The competition includes several paradoxical and defiantly experimental works. Finnish “Moses” (directed by Jenny and Lauri Luhta) is a film-lecture given by an artist disguised as Sigmund Freud, based on his last work “Moses and Monotheism”. According to its concept of “psychohistory”, Moses was an Egyptian, not a Jewish slave, and this becomes a counterpoint to the situation of Freud himself – a Jew born in the Czech Republic, who ended his life fleeing the Nazis in London and surviving the outbreak of World War II for only three weeks war.

No less eccentric is the parallel drawn in the film Under a Blue Sun between the Soviet invasion of Afghanistan and the Israeli occupation of Palestinian Bedouin lands. French director Daniel Mann travels to the Negev Desert, where Rambo III was filmed in the late 1980s, and writes a letter to Sylvester Stallone urging him to help the poor Palestinians.

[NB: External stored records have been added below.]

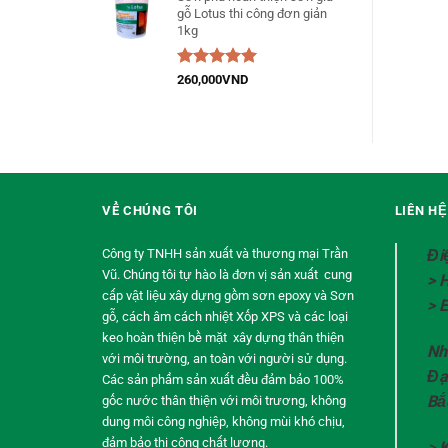
gỗ Lotus thi công đơn giản
1kg
Được xếp
260,000
VND
hạng
5.00
5
sao
VỀ CHÚNG TÔI
LIÊN H
Công ty TNHH sản xuất và thương mại Trần
Đi
Vũ. Chúng tôi tự hào là đơn vị sản xuất cung
> 
cấp vật liệu xây dựng gồm sơn epoxy và Sơn
> 
gỗ, cách âm cách nhiệt Xốp XPS và các loại
keo hoàn thiện bề mặt xây dựng thân thiện
Nh
với môi trường, an toàn với người sử dụng.
Đạ
Các sản phẩm sản xuất đều đảm bảo 100%
Bắ
gốc nước thân thiện với môi trương, không
dung môi công nghiệp, không mùi khó chịu,
đảm bảo thi công chất lượng.
>
K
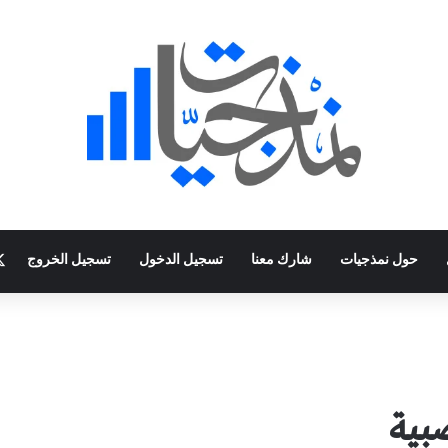
حول نمذجيات
شارك معنا
تسجيل الدخول
تسجيل الخروج
بية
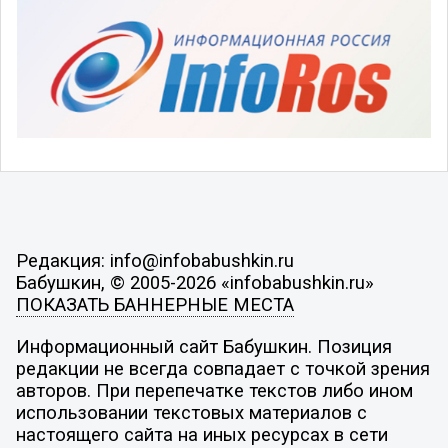
Редакция: info@infobabushkin.ru
Бабушкин, © 2005-2026 «infobabushkin.ru»
ПОКАЗАТЬ БАННЕРНЫЕ МЕСТА
Информационный сайт Бабушкин. Позиция
редакции не всегда совпадает с точкой зрения
авторов. При перепечатке текстов либо ином
использовании текстовых материалов с
настоящего сайта на иных ресурсах в сети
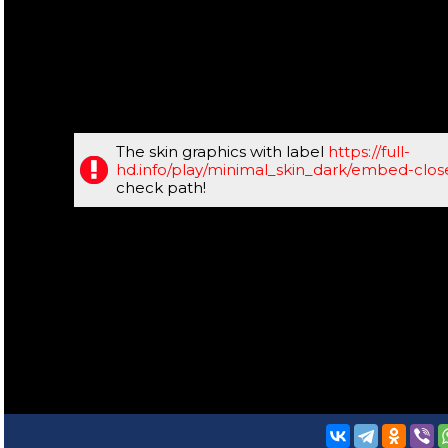
The skin graphics with label
https://full-
hd.info/play/minimal_skin_dark/embed-clo
check path!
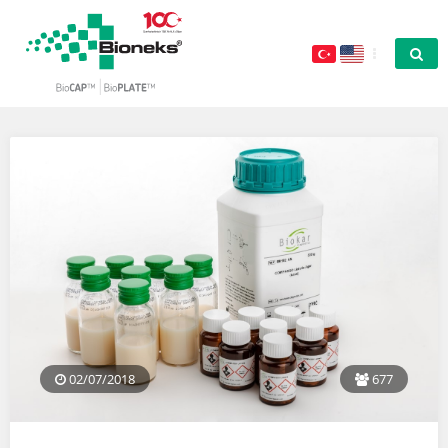
02/07/2018
677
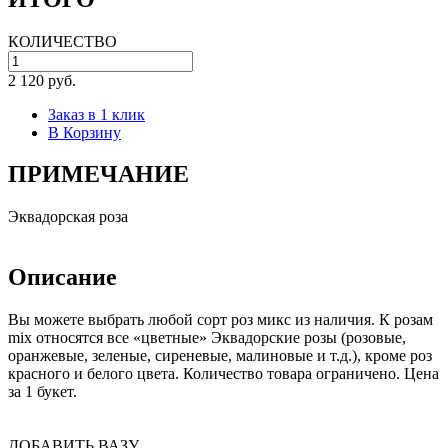
КОЛИЧЕСТВО
2 120 руб.
Заказ в 1 клик
В Корзину
ПРИМЕЧАНИЕ
Эквадорская роза
Описание
Вы можете выбрать любой сорт роз микс из наличия. К розам
mix относятся все «цветные» Эквадорские розы (розовые,
оранжевые, зеленые, сиреневые, малиновые и т.д.), кроме роз
красного и белого цвета. Количество товара ограничено. Цена
за 1 букет.
ДОБАВИТЬ ВАЗУ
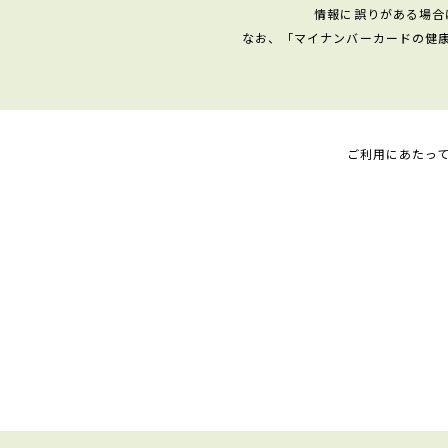
情報に誤りがある場合
なお、「マイナンバーカードの健
ご利用にあたっ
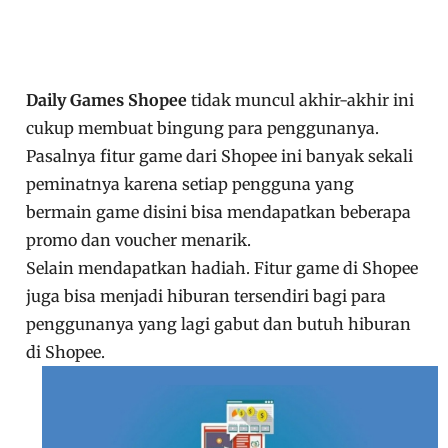
Daily Games Shopee
tidak muncul akhir-akhir ini
cukup membuat bingung para penggunanya.
Pasalnya fitur game dari Shopee ini banyak sekali
peminatnya karena setiap pengguna yang
bermain game disini bisa mendapatkan beberapa
promo dan voucher menarik.
Selain mendapatkan hadiah. Fitur game di Shopee
juga bisa menjadi hiburan tersendiri bagi para
penggunanya yang lagi gabut dan butuh hiburan
di Shopee.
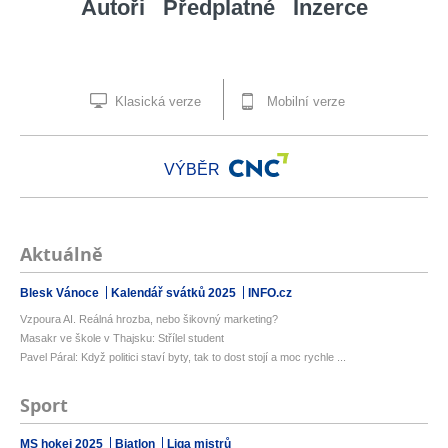
Autoři
Předplatné
Inzerce
Klasická verze
Mobilní verze
VÝBĚR
Aktuálně
Blesk Vánoce
Kalendář svátků 2025
INFO.cz
Vzpoura AI. Reálná hrozba, nebo šikovný marketing?
Masakr ve škole v Thajsku: Střílel student
Pavel Páral: Když politici staví byty, tak to dost stojí a moc rychle ...
Sport
MS hokej 2025
Biatlon
Liga mistrů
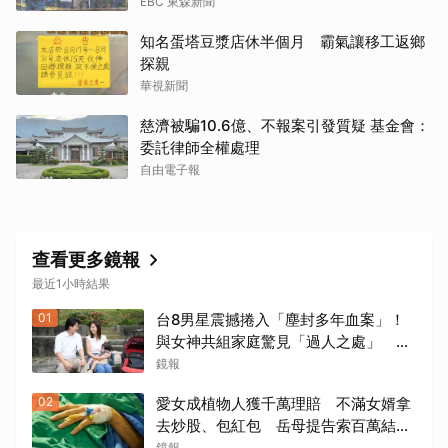
EBC 東森新聞
知名蛋塔豆漿店休半個月 霸氣讓移工返鄉
探親
華視新聞
慈濟被騙10.6億、不報案引發質疑 基金會：
委託律師全權處理
自由電子報
查看更多鏡報
最近1小時結果
01
台8男星震撼捲入「塵封多年血案」！
與女神共組家庭驚見「過人之處」 抱
軟萌女娃動念再拚一胎
鏡報
02
愛女成植物人獲千萬理賠 不滿女婿拿
去炒股、包紅包 岳母提告索百萬結局
出爐
鏡報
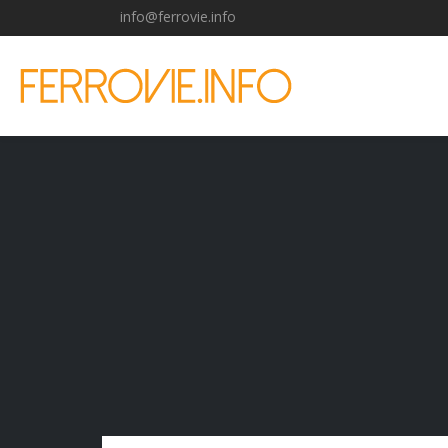
info@ferrovie.info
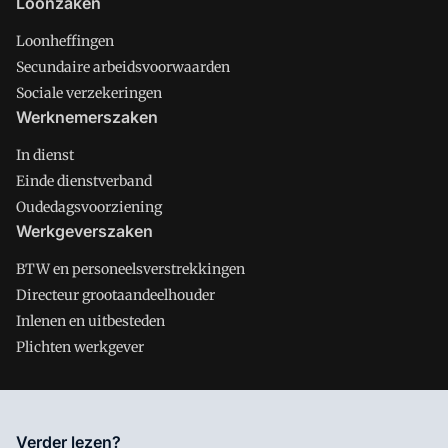
Loonzaken
Loonheffingen
Secundaire arbeidsvoorwaarden
Sociale verzekeringen
Werknemerszaken
In dienst
Einde dienstverband
Oudedagsvoorziening
Werkgeverszaken
BTW en personeelsverstrekkingen
Directeur grootaandeelhouder
Inlenen en uitbesteden
Plichten werkgever
Salarisnet is onderdeel van VMN media. Lees in
ons manifest
Verder lezen?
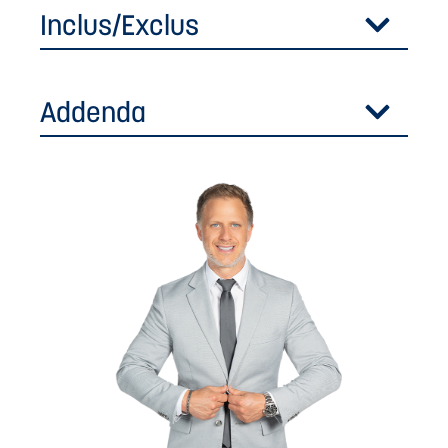
Inclus/Exclus
Addenda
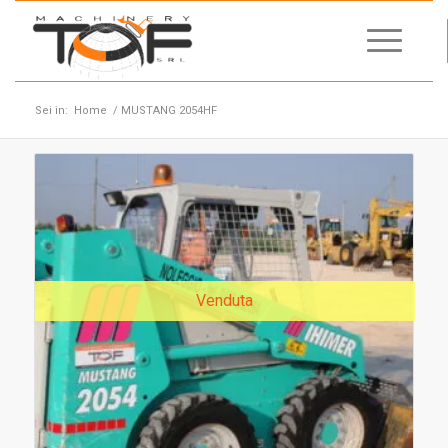
Sei in:
Home
/
MUSTANG 2054HF
Venduta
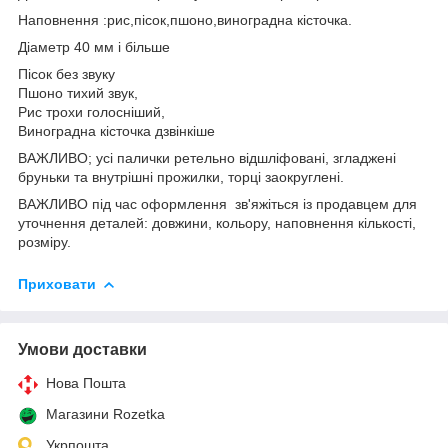
Наповнення :рис,пісок,пшоно,виноградна кісточка.
Діаметр 40 мм і більше
Пісок без звуку
Пшоно тихий звук,
Рис трохи голосніший,
Виноградна кісточка дзвінкіше
ВАЖЛИВО; усі палички ретельно відшліфовані, згладжені
бруньки та внутрішні прожилки, торці заокруглені.
ВАЖЛИВО під час оформлення зв'яжіться із продавцем для
уточнення деталей: довжини, кольору, наповнення кількості,
розміру.
Приховати
Умови доставки
Нова Пошта
Магазини Rozetka
Укрпошта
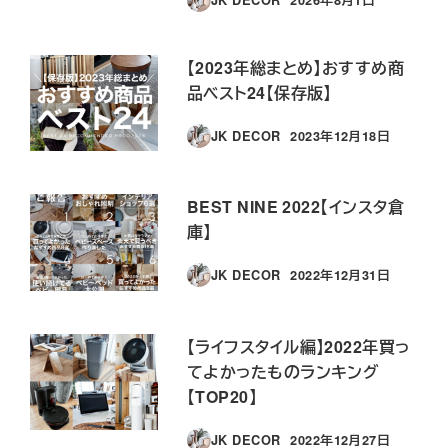
投稿日
【2023年総まとめ】おすすめ商
品ベスト24【保存版】
JK DECOR
2023年12月18日
投稿日
BEST NINE 2022【インスタ倉
庫】
JK DECOR
2022年12月31日
投稿日
【ライフスタイル編】2022年買っ
てよかったものランキング
【TOP20】
JK DECOR
2022年12月27日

The German film “sr” (directed by Lea Hartlaub) was not without politics. The mysterious name translated from Egyptian hieroglyphs means “giraffe”; he is the main character of this picture, which tells about the clashes of a greedy and treacherous man with the defenseless animal world. And about timid attempts to preserve the miracle of nature, which was admired by Nikolai Gumilyov, who reminded his depressed lover that “an exquisite giraffe wanders on Lake Chad.”

The Russian film “Ashes and Dolomite” was not included in the competition, but was shown in the Bright Future program. It was directed by Toma Selivanova, who also plays a girl director who, together with a German musician friend, makes a trip through the ruins of the old Gulag. Archeology is not always 100% convincingly combined here with the psychology of the characters’ relationships, but what cannot be taken away from the picture is the felt spirit of the area. It is filled with traces and echoes of a historical tragedy; its proximity is emphasized by a subjective camera, an alarming sound sequence, and montage inclusions of video art. Apparently, this is one of the last films made on a painful topic of the past – with an obvious hint of present, and perhaps future, relevance.